Air pollution from automobiles

Michael Rosenthal

(8/2020) As any of us who has spent time in a major city knows, air pollution from automobiles can be a serious problem. I grew up in Youngstown, Ohio, where the major air pollution issue was steel mill exhaust. But my college days in Cleveland and later trips to Chicago, New York, and Los Angeles made me aware of automobile exhaust air pollution. A breakthrough invention, which has been credited with preventing billions of tons of hydrocarbons from entering the atmosphere, is the catalytic converter. This device has become standard equipment on nearly every car, motorcycle, and truck that burns gasoline for propulsion.

The inventors of this device were John J. Mooney, who passed away recently at the age of 90, and Carl D. Keith, both chemical engineers. (my high school teachers suggested I study chemical engineering instead of chemistry – maybe they had something there!). This invention has prevented billions of tons of hydrocarbons, carbon monoxide, and nitrogen oxides from entering the environment.

A report of the Environmental Protection Agency in the early 2000s suggested that this invention contributed to saving 100,000 lives! It also improved gasoline mileage in vehicles in which it was installed. Another point that Mr. Mooney promoted was his belief that the gasoline industry should cease adding lead to gasoline. As we have written before, lead is a very dangerous pollutant, and should not be released into the environment. Due to Mr. Mooney’s efforts under The Clean Air Act of 1970, which mandated reduced auto emissions, the Engelhard Corporation, for whom Mr. Mooney worked, produced the first production of catalytic converters in 1973.

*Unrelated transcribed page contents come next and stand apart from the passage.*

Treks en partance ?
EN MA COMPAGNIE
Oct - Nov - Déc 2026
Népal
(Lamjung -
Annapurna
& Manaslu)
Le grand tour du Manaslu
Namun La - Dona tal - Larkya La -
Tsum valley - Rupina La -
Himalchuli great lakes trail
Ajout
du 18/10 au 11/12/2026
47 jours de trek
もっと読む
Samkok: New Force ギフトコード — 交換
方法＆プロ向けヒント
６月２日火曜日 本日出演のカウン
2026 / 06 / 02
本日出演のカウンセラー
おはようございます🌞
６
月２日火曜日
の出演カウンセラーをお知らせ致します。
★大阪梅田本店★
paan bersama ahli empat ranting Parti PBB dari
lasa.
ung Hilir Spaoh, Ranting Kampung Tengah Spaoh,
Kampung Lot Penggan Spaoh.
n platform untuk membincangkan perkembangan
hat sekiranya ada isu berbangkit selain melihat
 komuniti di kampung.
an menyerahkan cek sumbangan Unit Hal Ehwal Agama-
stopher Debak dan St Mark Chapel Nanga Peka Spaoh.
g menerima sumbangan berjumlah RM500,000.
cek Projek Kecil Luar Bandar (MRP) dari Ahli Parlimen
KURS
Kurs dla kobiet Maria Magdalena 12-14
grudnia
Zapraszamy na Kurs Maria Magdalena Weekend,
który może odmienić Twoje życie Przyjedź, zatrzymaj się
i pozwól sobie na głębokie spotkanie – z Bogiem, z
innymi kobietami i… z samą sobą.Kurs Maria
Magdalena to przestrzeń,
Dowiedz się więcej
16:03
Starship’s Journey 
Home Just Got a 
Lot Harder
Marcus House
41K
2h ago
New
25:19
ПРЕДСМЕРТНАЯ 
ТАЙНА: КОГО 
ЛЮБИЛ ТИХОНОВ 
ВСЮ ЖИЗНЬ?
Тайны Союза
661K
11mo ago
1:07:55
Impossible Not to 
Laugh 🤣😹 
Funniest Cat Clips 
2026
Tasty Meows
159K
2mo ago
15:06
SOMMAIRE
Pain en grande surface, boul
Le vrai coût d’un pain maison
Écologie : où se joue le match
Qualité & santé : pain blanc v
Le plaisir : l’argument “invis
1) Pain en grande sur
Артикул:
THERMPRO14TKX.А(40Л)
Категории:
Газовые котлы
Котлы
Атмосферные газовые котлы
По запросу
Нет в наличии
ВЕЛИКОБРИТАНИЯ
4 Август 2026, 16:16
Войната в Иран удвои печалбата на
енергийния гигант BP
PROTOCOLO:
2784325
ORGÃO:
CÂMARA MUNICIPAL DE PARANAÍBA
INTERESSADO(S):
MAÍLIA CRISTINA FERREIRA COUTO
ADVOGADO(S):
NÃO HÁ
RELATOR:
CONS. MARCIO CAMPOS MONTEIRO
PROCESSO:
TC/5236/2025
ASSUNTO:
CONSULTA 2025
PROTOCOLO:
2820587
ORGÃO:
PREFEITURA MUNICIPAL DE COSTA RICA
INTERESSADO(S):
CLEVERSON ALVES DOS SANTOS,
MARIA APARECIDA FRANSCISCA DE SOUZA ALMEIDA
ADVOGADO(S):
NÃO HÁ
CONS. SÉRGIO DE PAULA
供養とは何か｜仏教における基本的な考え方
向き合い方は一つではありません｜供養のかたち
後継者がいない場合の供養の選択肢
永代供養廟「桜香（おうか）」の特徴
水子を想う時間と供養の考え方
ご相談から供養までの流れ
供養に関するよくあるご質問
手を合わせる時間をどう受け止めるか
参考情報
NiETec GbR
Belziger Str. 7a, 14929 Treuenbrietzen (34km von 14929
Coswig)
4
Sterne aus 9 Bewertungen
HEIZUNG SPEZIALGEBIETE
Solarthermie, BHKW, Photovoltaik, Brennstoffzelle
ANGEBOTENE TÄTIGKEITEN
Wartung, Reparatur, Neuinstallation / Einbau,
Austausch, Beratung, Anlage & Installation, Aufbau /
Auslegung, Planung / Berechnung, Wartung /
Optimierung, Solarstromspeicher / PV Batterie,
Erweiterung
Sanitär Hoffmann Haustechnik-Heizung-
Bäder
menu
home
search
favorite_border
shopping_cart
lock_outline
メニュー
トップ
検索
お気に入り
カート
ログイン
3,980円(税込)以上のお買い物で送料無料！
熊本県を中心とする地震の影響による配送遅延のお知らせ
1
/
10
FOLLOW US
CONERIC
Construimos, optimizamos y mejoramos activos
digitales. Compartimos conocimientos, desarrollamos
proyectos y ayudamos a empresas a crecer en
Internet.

The first version of this device appeared on 1975 automobiles, and a year later, a greatly improved three-way catalyst was developed. This version of the catalyst neutralized hydrocarbons and carbon monoxide, and nitrogen oxide as well, the latter of which was not treated by the original version of the catalyst. This process changed the auto industry forever!

By the year 2001, it was estimated that 56 million tons of hydrocarbons, 118 million tons of nitrogen oxides, and 464 billion tons of carbon dioxide were prevented from entering the atmosphere due to the catalytic converter. How’s that for a scientific contribution to society! They did receive the recognition they earned and deserved for this invention as President George W. Bush awarded them The National Medal of Technology and Innovation in 2002.

The other major pollutant in gasoline was lead, about which we have previously written. This was recognized by Mr. Mooney who said "Lead affects the brain, particularly of children, and is still one of our major environmental health issues in the U.S. and globally." The Clean Air Act completely banned the use of lead in on-road vehicles on January 1, 1996. I remember the gasoline pumps having a plate on them with the warning about the danger of the lead content as I was growing up. I started driving and thus buying gasoline in the mid nineteen fifties. I just gave away my age.

I can’t resist telling at least a little bit about the chemistry of the catalytic converter process. The converters react oxygen (there’s plenty of that for free in the air) with carbon monoxide (bad stuff!) and unburned hydrocarbons to produce carbon dioxide and water. The 1981 version of the catalytic converter reduces oxides of nitrogen as well. This process does not eliminate air pollution from vehicles, but it makes a huge difference in reducing some of the most toxic chemicals we routinely had been releasing into the environment.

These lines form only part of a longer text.